The focus is on wealthy husband and wife, Otavio (Teixeira) and Gilda (Rios), whose relationship is carnivorously open. By which, I mean, she has sex with the pool-boy, who then gets an axe in the back of the head, and becomes tacos. They then find a replacement for the position, somebody without family to miss them, and the cycle repeats. They are also part of the titular society, under the leadership of Congressman Borges (Domingues), which has gatherings where the live sex show performers turn into rodízio. At one of these, Gilda sees something she’s not meant to, and we already know Borges’s zero-tolerance policy towards any hint of compromise. Suddenly, new handyman Jonas (Maria) may be Otavio and Gilda’s best hope of surviving the wrath of Borges, rather than becoming a selection of freezer packs.

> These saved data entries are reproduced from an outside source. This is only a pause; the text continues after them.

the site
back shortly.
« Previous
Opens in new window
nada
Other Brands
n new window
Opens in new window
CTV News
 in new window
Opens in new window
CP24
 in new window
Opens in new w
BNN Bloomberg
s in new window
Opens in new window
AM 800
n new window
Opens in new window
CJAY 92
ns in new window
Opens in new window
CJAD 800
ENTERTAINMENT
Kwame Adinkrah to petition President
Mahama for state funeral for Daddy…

It’s not exactly a new concept, but the way it is handled here, makes the final fifteen minutes of Society look like a masterpiece of understatement. None of the characters ever become even slightly more than caricatures, even the one with whom it feels you’re expected to empathize, in Jonas. He is little beyond a plot device on legs. Instead, we get endless sequences, intended to drive home what utter bastards rich people are. This reaches its ultimate overkill in the speech Borges gives to the assembled club members, a frothing rant about “delinquents. pederasts and filthy scum that should be smashed under our feet”. It sounds like a parody of how /r/politics thinks everyone on the right actually speaks.

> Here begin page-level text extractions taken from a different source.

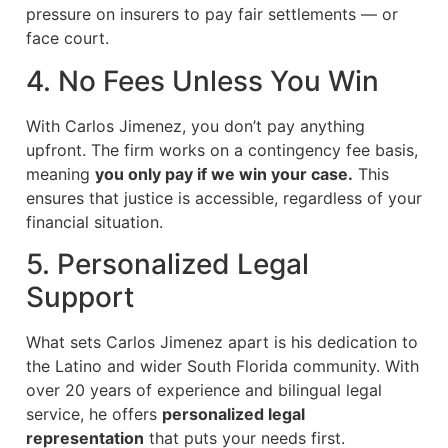
pressure on insurers to pay fair settlements — or
face court.
4. No Fees Unless You Win
With Carlos Jimenez, you don’t pay anything
upfront. The firm works on a contingency fee basis,
meaning
you only pay if we win your case.
This
ensures that justice is accessible, regardless of your
financial situation.
5. Personalized Legal
Support
What sets Carlos Jimenez apart is his dedication to
the Latino and wider South Florida community. With
over 20 years of experience and bilingual legal
service, he offers
personalized legal
representation
that puts your needs first.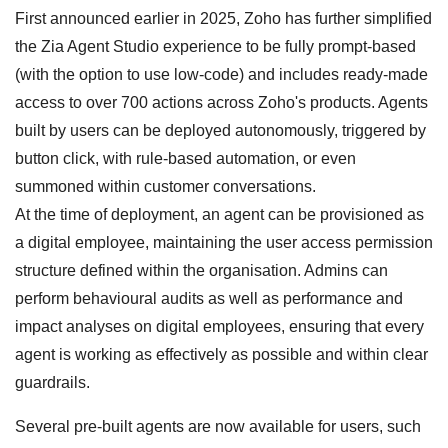
First announced earlier in 2025, Zoho has further simplified
the Zia Agent Studio experience to be fully prompt-based
(with the option to use low-code) and includes ready-made
access to over 700 actions across Zoho's products. Agents
built by users can be deployed autonomously, triggered by
button click, with rule-based automation, or even
summoned within customer conversations.
At the time of deployment, an agent can be provisioned as
a digital employee, maintaining the user access permission
structure defined within the organisation. Admins can
perform behavioural audits as well as performance and
impact analyses on digital employees, ensuring that every
agent is working as effectively as possible and within clear
guardrails.
Several pre-built agents are now available for users, such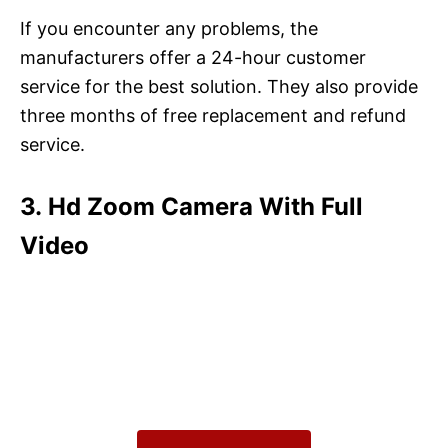
If you encounter any problems, the
manufacturers offer a 24-hour customer
service for the best solution. They also provide
three months of free replacement and refund
service.
3. Hd Zoom Camera With Full
Video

For a film “about” cannibalism (at least, in a loose sense), it’s surprisingly restrained, at least on the violence side. On the other hand, Parente does not skimp on the sex and nudity – it took some time to locate the relatively tasteful still, top. To be honest though, I would have been willing to trade some of that, for an approach to the material which was more than a superficial skim across the surface of the class struggle this provides. While well enough polished technically, it’s the kind of idea created in the students’ union of a lefty polytechnic at 1 in the morning, after too many Fair Trade cocktails. As subtle as an axe to the back of the head, that is likely where the idea should have stayed.